Almost everyone wants to get a great job after college. New studies suggest a surprising way to get one.

A growing body of research is finding that economically vibrant cities can boost pay for students who graduate from high-quality colleges, enabling them to land unusually high paying jobs.

“If all else is equal, going to college in a more vibrant city is going to be better for you,” says John Friedman, a Brown University economist who is a co-author of a recent study showing which colleges have the best records of launching low-income students into the upper middle class. He estimates that a city’s economic strength can add about 15% to the earning power of students who graduation from local high-quality colleges.

The reason: Employers tend to recruit locally for internships, and internships tend to lead to well-paying jobs, explains Rosalind Greenstein, a lecturer at Tufts University who has also studied the impact of local economies on student experiences.

“One of the thing you buy in a college is the network,” she says. Attending a school that helps you make connections to lots of local employers, therefore, is a way to quickly and significantly expand a student’s job-seeking network.

But before you tear up your entire set of college applications, consider these two important caveats, which both Greenstein and Friedman’s group (called the Equality of Opportunity Project) offer to anyone looking for a college that will give them an edge in the job market.

First off, not all urban areas are created equal—and only a few cities have the kind of strong, diverse job market that creates opportunities for students.

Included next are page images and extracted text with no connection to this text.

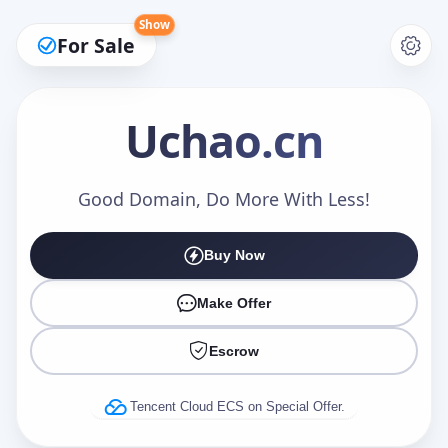
Show
For Sale
Uchao
.cn
Make an Offer
Good Domain, Do More With Less!
Buy Now
Your Name
*
Make Offer
Escrow
Your Email
*
Tencent Cloud ECS on Special Offer.
Offer Amount (USD)
*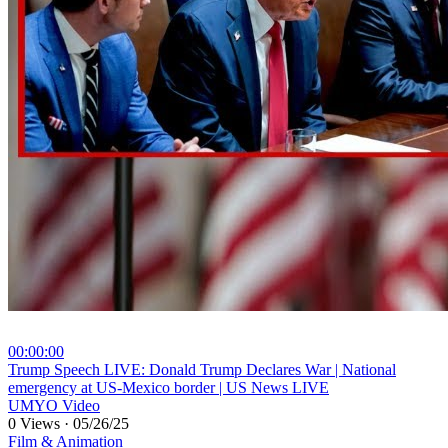
00:00:00
⁣Trump Speech LIVE: Donald Trump Declares War | National
emergency at US-Mexico border | US News LIVE
UMYO Video
0 Views
·
05/26/25
Film & Animation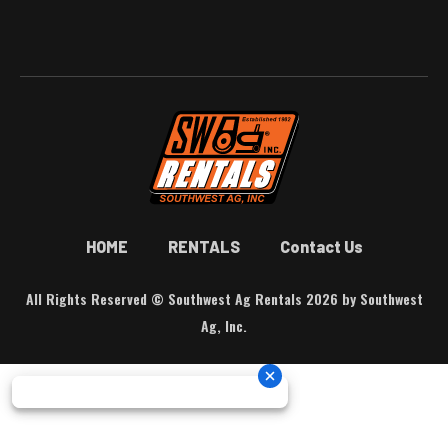
HOME
RENTALS
Contact Us
All Rights Reserved © Southwest Ag Rentals 2026 by Southwest
Ag, Inc.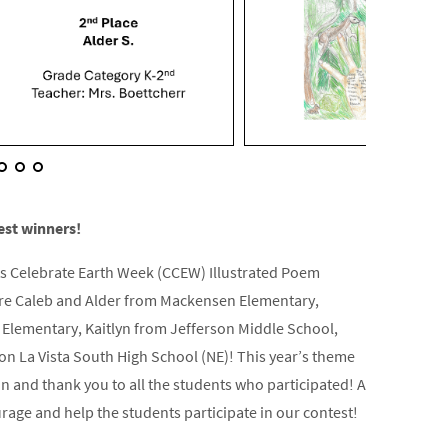
est winners!
ts Celebrate Earth Week (CCEW) Illustrated Poem
 are Caleb and Alder from Mackensen Elementary,
lementary, Kaitlyn from Jefferson Middle School,
on La Vista South High School (NE)! This year’s theme
 and thank you to all the students who participated! A
rage and help the students participate in our contest!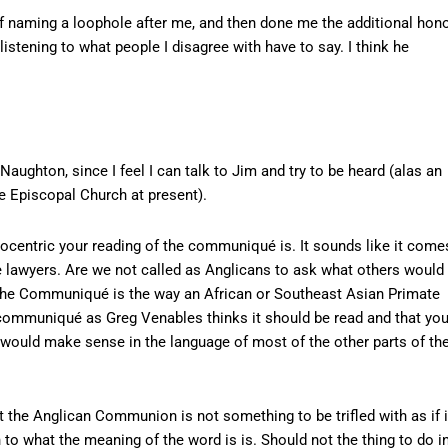
naming a loophole after me, and then done me the additional hon
listening to what people I disagree with have to say. I think he
 Naughton, since I feel I can talk to Jim and try to be heard (alas an
the Episcopal Church at present).
hnocentric your reading of the communiqué is. It sounds like it come
e lawyers. Are we not called as Anglicans to ask what others would
f the Communiqué is the way an African or Southeast Asian Primate
e communiqué as Greg Venables thinks it should be read and that yo
would make sense in the language of most of the other parts of th
t the Anglican Communion is not something to be trifled with as if i
to what the meaning of the word is is. Should not the thing to do i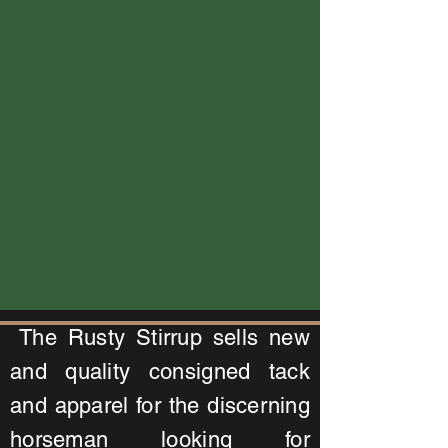
The Rusty Stirrup sells new
and quality consigned tack
and apparel for the discerning
horseman looking for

The Equality of Opportunity Project found that colleges in cities with troubled economies, especially in the South and Midwest, had poor records as launchpads for students.

The schools that had the best records of helping students improve on their parents’ socioeconomic status, Friedman's group found, tended to be clustered in the New York, Los Angeles and the San Francisco metro areas, with smaller hubs in El Paso and San Antonio, Texas.

Other researchers cite a few other hot spots. Paul Marthers, the incoming vice provost of enrollment management for Emory University, and co-author of Follow Your Interest to the Right College, also singled out the Texas tech hub in Austin. And he noted a couple of other cities with surprising strengths for students: Atlanta and Nashville have vibrant music industries; and Pittsburgh has great opportunities for anyone studying health sciences or leading-edge computing, such as self-driving cars. Money's data, meanwhile, identifies a cluster of schools in Minneapolis/St. Paul.

Researchers also offer a second caution: Just being located in a strong city doesn’t make up for a low-quality education. While the colleges with the best records of boosting students to high-paying jobs were clustered in a few cities, Friedman noted that each of those cities also had dozens of colleges with very poor records.

Greenstein adds that for students to succeed, they need to focus primarily on finding colleges where they’ll thrive academically and socially. Indeed, the data show that dropping out of a college cuts a student’s likely lifetime earning power by more than 40%—far more than the potential 10% or 15% earnings premium you’d get from attending one of the handful of high-quality colleges in the hottest job markets.